The only way that the servicer can recover the advances is one of three ways:

•         Offer a forbearance whereby the borrower brings in money upfront for arrearages, then makes a few payments, and then brings in the rest due. (This is America’s Servicing Company’s initial offer.) Of course, if the borrower had that type of money, then they would not be in foreclosure.

•         Check the Pooling and Servicing Agreement to see if arrearages can be “tacked” onto the end of the loan and the servicer can recover the advances upfront. If not, they foreclose. ( I have a copy of a Deposition that the servicer foreclosure expert declares just that.)

•         Foreclose, and sell the property where they take the advances right off the top of the proceeds.

When the modification is requested by the borrower, the servicer will immediately check to see if there is any ability to recover the advances other than foreclosure. If not, they decide to foreclose. But, what is even worse, the servicer will engage in trial modification actions, usually providing a trial modification whereby the borrower will make payments to the servicer. These payments are less than what is owed, so they are placed into “suspense” whereby the payments are not credited to the account. When the lender denies the loan and forecloses, the payments are kept to offset the advances until the home is finally sold.

This benefits the servicer by allowing them to collect payments, and uses up time until the foreclosure can occur, but also denies the borrower the ability to hire an attorney to aggressively fight the servicer.
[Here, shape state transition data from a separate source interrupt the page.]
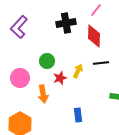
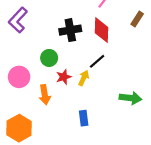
black cross: (66, 23) -> (70, 30), moved
black line: (101, 63) -> (97, 61), moved, turned -35
yellow arrow: (78, 71) -> (84, 78), moved

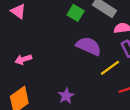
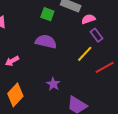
purple semicircle: (89, 46) -> (46, 42), moved

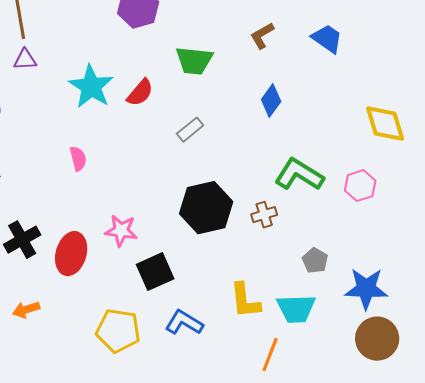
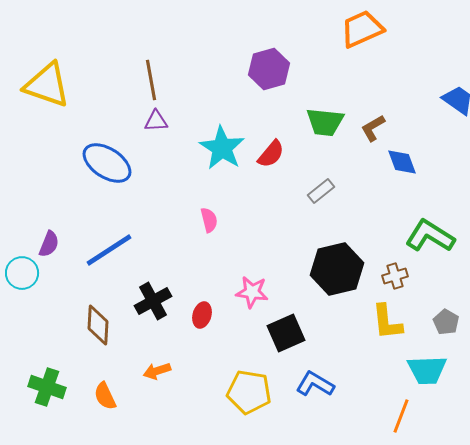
brown L-shape: (262, 36) -> (373, 128), moved
blue diamond: (271, 101) -> (402, 162), turned -56
red ellipse: (71, 254) -> (202, 315), size x0.6
yellow L-shape: (245, 301) -> (387, 322), moved

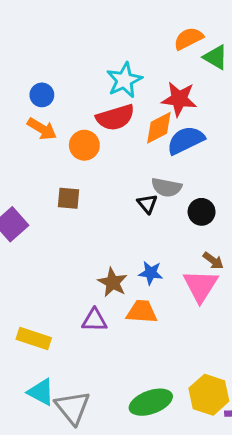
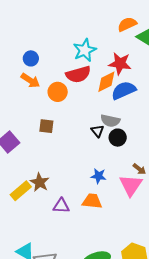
black circle: (202, 212) -> (118, 138), moved
brown star: (113, 282) -> (40, 182), moved
yellow rectangle: (34, 339) -> (21, 191), moved, turned -60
Furthermore, it removes from the borrower money that will be needed to find a new place to live. (There is possible legal actions to consider which I will address further on.)

The second limiting factor is whether the servicer can in fact offer a loan modification to a borrower.

The Pooling and Servicing Agreement (PSA)

The PSA governs what can and can’t happen with regard to the servicing of a loan. It specifically details what can occur when a loan is in default or is facing default. Loan modification is one option covered.

Dependent upon the wording of the PSA, a loan modification may not be possible. It may not be authorized or it may restrict the ability to offer a modification by stating that such a modification may be offered, only if the loan is purchased back from the investor for the full balance due. Obviously, a servicer will not purchase back a defaulted loan that is “underwater” so they will refuse the modification, saying that the PSA does not allow for modifications.

The servicer knows immediately what the PSA says with regard to loan modifications. Do they immediately deny the modification? No, instead they engage in “sham” negotiations, requesting paperwork, financials and other documentation while wasting time until they can foreclose on the property. Often, they are accepting trial payments, knowing full well that the modification will be denied. Again, it is simply a way of recovering money.

What to do?

At this point, hopefully the reader and the attorney will begin to understand what I mean by Predatory Loan Modifications. I have attempted to show the issues with these modifications, and have spent several months attempting to determine an effective way to fight the servicers. Along the way, I have learned much, and I have also seen some actions filed against servicers, but because the attorneys did not understand the entire lending and modification process, gaping holes were left in the arguments.

The key to fighting the servicers on the modification issue is to attack the modification process, and show lack of intent to engage in a loan modification. In the case of Indymac/One West, you walk into court backed up by a PSA stating that the servicer could not do a modification without buying a defaulted and underwater loan from the lender. Then, you present a quote from Sheila Bair, head of FDIC, saying that Indymac PSA’s do not allow for loan modifications.

At that point, you are not done. You show the Deposition from an Indymac foreclosure expert that states their key determining factor is whether OneWest can recover “advances” from a PSA, and if it is not possible, they foreclose without regard for anything else.

Finally, you back up your arguments showing the communications between the servicer and the borrower, and showing that their modification actions were “sham” negotiations.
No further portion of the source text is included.